## ACTIVITY
Repeat every entry below exactly.
-- Opening Marker --
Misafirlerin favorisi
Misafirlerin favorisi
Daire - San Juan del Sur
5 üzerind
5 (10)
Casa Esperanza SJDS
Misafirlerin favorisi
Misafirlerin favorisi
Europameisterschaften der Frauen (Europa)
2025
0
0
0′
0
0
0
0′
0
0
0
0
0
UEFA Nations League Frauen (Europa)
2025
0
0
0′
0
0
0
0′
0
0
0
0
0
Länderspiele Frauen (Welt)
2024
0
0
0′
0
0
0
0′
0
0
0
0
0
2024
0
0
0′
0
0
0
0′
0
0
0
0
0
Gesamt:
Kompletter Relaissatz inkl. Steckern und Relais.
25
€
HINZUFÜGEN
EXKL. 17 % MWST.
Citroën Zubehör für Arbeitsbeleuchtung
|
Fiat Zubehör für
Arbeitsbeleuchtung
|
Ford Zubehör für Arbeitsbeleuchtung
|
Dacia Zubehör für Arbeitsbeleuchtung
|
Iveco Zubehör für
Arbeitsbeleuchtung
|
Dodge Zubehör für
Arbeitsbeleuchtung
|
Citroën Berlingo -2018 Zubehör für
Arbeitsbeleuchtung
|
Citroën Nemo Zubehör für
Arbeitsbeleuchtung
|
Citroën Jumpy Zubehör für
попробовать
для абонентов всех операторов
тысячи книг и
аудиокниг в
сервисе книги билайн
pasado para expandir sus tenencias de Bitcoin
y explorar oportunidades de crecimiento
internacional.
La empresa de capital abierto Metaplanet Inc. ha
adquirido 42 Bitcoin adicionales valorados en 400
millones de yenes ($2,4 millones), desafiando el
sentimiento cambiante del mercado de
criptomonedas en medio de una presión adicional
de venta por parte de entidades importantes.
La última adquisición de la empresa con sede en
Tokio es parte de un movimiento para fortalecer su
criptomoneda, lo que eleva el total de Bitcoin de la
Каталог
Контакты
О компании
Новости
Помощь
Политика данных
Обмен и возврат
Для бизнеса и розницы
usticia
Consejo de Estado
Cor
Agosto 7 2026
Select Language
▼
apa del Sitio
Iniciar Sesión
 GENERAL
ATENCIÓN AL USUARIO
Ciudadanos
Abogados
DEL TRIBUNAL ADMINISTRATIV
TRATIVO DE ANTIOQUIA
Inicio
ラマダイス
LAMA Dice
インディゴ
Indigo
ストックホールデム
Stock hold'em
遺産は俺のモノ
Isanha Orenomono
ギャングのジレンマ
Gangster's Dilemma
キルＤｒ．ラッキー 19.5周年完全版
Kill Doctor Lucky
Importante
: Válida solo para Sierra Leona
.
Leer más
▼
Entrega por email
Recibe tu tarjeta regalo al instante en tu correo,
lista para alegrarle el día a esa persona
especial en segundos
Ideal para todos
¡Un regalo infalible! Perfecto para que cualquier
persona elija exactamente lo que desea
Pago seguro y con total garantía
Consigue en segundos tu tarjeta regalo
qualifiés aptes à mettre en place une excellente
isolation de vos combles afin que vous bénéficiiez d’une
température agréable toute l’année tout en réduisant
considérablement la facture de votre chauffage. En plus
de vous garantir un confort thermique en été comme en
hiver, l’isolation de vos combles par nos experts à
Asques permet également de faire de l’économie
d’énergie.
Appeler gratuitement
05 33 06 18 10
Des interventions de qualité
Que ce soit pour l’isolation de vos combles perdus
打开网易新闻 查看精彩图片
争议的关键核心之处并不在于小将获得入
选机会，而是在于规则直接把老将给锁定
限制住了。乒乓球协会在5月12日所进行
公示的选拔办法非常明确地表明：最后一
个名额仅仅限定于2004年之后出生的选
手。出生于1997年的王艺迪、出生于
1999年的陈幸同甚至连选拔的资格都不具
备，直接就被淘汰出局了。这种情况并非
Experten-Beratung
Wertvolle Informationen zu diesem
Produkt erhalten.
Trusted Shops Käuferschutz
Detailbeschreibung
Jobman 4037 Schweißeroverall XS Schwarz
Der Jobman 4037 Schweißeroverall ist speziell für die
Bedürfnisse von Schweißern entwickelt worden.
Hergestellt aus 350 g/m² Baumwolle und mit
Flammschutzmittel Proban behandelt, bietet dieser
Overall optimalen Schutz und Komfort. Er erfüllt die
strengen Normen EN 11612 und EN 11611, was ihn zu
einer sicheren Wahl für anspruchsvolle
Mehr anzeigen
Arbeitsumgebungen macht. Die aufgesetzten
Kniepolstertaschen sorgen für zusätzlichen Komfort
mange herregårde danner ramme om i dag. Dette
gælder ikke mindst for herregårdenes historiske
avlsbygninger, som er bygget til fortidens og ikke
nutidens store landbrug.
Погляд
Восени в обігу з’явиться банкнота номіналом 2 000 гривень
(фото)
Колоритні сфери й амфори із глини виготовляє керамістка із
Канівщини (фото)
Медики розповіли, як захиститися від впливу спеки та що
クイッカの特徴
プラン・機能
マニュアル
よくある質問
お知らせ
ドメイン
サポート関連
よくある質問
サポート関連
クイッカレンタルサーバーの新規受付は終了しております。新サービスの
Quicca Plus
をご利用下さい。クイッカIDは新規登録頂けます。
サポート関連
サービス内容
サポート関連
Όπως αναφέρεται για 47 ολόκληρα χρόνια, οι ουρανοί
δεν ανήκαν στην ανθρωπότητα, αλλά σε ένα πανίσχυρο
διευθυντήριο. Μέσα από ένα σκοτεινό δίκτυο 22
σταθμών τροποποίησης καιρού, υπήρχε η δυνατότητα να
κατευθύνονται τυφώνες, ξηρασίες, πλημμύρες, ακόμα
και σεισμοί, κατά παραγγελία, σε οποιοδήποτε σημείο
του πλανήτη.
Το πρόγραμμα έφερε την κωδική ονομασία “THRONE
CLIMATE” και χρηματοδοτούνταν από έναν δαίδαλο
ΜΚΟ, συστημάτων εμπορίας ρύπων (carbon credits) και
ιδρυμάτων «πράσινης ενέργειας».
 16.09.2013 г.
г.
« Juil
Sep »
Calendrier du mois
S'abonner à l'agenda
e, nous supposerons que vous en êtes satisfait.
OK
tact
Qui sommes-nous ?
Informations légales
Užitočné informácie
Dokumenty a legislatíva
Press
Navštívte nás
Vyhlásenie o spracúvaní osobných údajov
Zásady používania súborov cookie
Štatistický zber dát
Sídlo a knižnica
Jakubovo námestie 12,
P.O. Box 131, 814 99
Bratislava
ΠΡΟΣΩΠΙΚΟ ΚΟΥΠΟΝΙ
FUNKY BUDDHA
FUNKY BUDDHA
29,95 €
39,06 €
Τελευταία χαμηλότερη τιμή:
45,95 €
-- Closing Marker --
## WRITTEN RESPONSE
Misafirlerin favorisi
Misafirlerin favorisi
Daire - San Juan del Sur
5 üzerind
5 (10)
Casa Esperanza SJDS
Misafirlerin favorisi
Misafirlerin favorisi
Europameisterschaften der Frauen (Europa)
2025
0
0
0′
0
0
0
0′
0
0
0
0
0
UEFA Nations League Frauen (Europa)
2025
0
0
0′
0
0
0
0′
0
0
0
0
0
Länderspiele Frauen (Welt)
2024
0
0
0′
0
0
0
0′
0
0
0
0
0
2024
0
0
0′
0
0
0
0′
0
0
0
0
0
Gesamt:
Kompletter Relaissatz inkl. Steckern und Relais.
25
€
HINZUFÜGEN
EXKL. 17 % MWST.
Citroën Zubehör für Arbeitsbeleuchtung
|
Fiat Zubehör für
Arbeitsbeleuchtung
|
Ford Zubehör für Arbeitsbeleuchtung
|
Dacia Zubehör für Arbeitsbeleuchtung
|
Iveco Zubehör für
Arbeitsbeleuchtung
|
Dodge Zubehör für
Arbeitsbeleuchtung
|
Citroën Berlingo -2018 Zubehör für
Arbeitsbeleuchtung
|
Citroën Nemo Zubehör für
Arbeitsbeleuchtung
|
Citroën Jumpy Zubehör für
попробовать
для абонентов всех операторов
тысячи книг и
аудиокниг в
сервисе книги билайн
pasado para expandir sus tenencias de Bitcoin
y explorar oportunidades de crecimiento
internacional.
La empresa de capital abierto Metaplanet Inc. ha
adquirido 42 Bitcoin adicionales valorados en 400
millones de yenes ($2,4 millones), desafiando el
sentimiento cambiante del mercado de
criptomonedas en medio de una presión adicional
de venta por parte de entidades importantes.
La última adquisición de la empresa con sede en
Tokio es parte de un movimiento para fortalecer su
criptomoneda, lo que eleva el total de Bitcoin de la
Каталог
Контакты
О компании
Новости
Помощь
Политика данных
Обмен и возврат
Для бизнеса и розницы
usticia
Consejo de Estado
Cor
Agosto 7 2026
Select Language
▼
apa del Sitio
Iniciar Sesión
 GENERAL
ATENCIÓN AL USUARIO
Ciudadanos
Abogados
DEL TRIBUNAL ADMINISTRATIV
TRATIVO DE ANTIOQUIA
Inicio
ラマダイス
LAMA Dice
インディゴ
Indigo
ストックホールデム
Stock hold'em
遺産は俺のモノ
Isanha Orenomono
ギャングのジレンマ
Gangster's Dilemma
キルＤｒ．ラッキー 19.5周年完全版
Kill Doctor Lucky
Importante
: Válida solo para Sierra Leona
.
Leer más
▼
Entrega por email
Recibe tu tarjeta regalo al instante en tu correo,
lista para alegrarle el día a esa persona
especial en segundos
Ideal para todos
¡Un regalo infalible! Perfecto para que cualquier
persona elija exactamente lo que desea
Pago seguro y con total garantía
Consigue en segundos tu tarjeta regalo
qualifiés aptes à mettre en place une excellente
isolation de vos combles afin que vous bénéficiiez d’une
température agréable toute l’année tout en réduisant
considérablement la facture de votre chauffage. En plus
de vous garantir un confort thermique en été comme en
hiver, l’isolation de vos combles par nos experts à
Asques permet également de faire de l’économie
d’énergie.
Appeler gratuitement
05 33 06 18 10
Des interventions de qualité
Que ce soit pour l’isolation de vos combles perdus
打开网易新闻 查看精彩图片
争议的关键核心之处并不在于小将获得入
选机会，而是在于规则直接把老将给锁定
限制住了。乒乓球协会在5月12日所进行
公示的选拔办法非常明确地表明：最后一
个名额仅仅限定于2004年之后出生的选
手。出生于1997年的王艺迪、出生于
1999年的陈幸同甚至连选拔的资格都不具
备，直接就被淘汰出局了。这种情况并非
Experten-Beratung
Wertvolle Informationen zu diesem
Produkt erhalten.
Trusted Shops Käuferschutz
Detailbeschreibung
Jobman 4037 Schweißeroverall XS Schwarz
Der Jobman 4037 Schweißeroverall ist speziell für die
Bedürfnisse von Schweißern entwickelt worden.
Hergestellt aus 350 g/m² Baumwolle und mit
Flammschutzmittel Proban behandelt, bietet dieser
Overall optimalen Schutz und Komfort. Er erfüllt die
strengen Normen EN 11612 und EN 11611, was ihn zu
einer sicheren Wahl für anspruchsvolle
Mehr anzeigen
Arbeitsumgebungen macht. Die aufgesetzten
Kniepolstertaschen sorgen für zusätzlichen Komfort
mange herregårde danner ramme om i dag. Dette
gælder ikke mindst for herregårdenes historiske
avlsbygninger, som er bygget til fortidens og ikke
nutidens store landbrug.
Погляд
Восени в обігу з’явиться банкнота номіналом 2 000 гривень
(фото)
Колоритні сфери й амфори із глини виготовляє керамістка із
Канівщини (фото)
Медики розповіли, як захиститися від впливу спеки та що
クイッカの特徴
プラン・機能
マニュアル
よくある質問
お知らせ
ドメイン
サポート関連
よくある質問
サポート関連
クイッカレンタルサーバーの新規受付は終了しております。新サービスの
Quicca Plus
をご利用下さい。クイッカIDは新規登録頂けます。
サポート関連
サービス内容
サポート関連
Όπως αναφέρεται για 47 ολόκληρα χρόνια, οι ουρανοί
δεν ανήκαν στην ανθρωπότητα, αλλά σε ένα πανίσχυρο
διευθυντήριο. Μέσα από ένα σκοτεινό δίκτυο 22
σταθμών τροποποίησης καιρού, υπήρχε η δυνατότητα να
κατευθύνονται τυφώνες, ξηρασίες, πλημμύρες, ακόμα
και σεισμοί, κατά παραγγελία, σε οποιοδήποτε σημείο
του πλανήτη.
Το πρόγραμμα έφερε την κωδική ονομασία “THRONE
CLIMATE” και χρηματοδοτούνταν από έναν δαίδαλο
ΜΚΟ, συστημάτων εμπορίας ρύπων (carbon credits) και
ιδρυμάτων «πράσινης ενέργειας».
 16.09.2013 г.
г.
« Juil
Sep »
Calendrier du mois
S'abonner à l'agenda
e, nous supposerons que vous en êtes satisfait.
OK
tact
Qui sommes-nous ?
Informations légales
Užitočné informácie
Dokumenty a legislatíva
Press
Navštívte nás
Vyhlásenie o spracúvaní osobných údajov
Zásady používania súborov cookie
Štatistický zber dát
Sídlo a knižnica
Jakubovo námestie 12,
P.O. Box 131, 814 99
Bratislava
ΠΡΟΣΩΠΙΚΟ ΚΟΥΠΟΝΙ
FUNKY BUDDHA
FUNKY BUDDHA
29,95 €
39,06 €
Τελευταία χαμηλότερη τιμή:
45,95 €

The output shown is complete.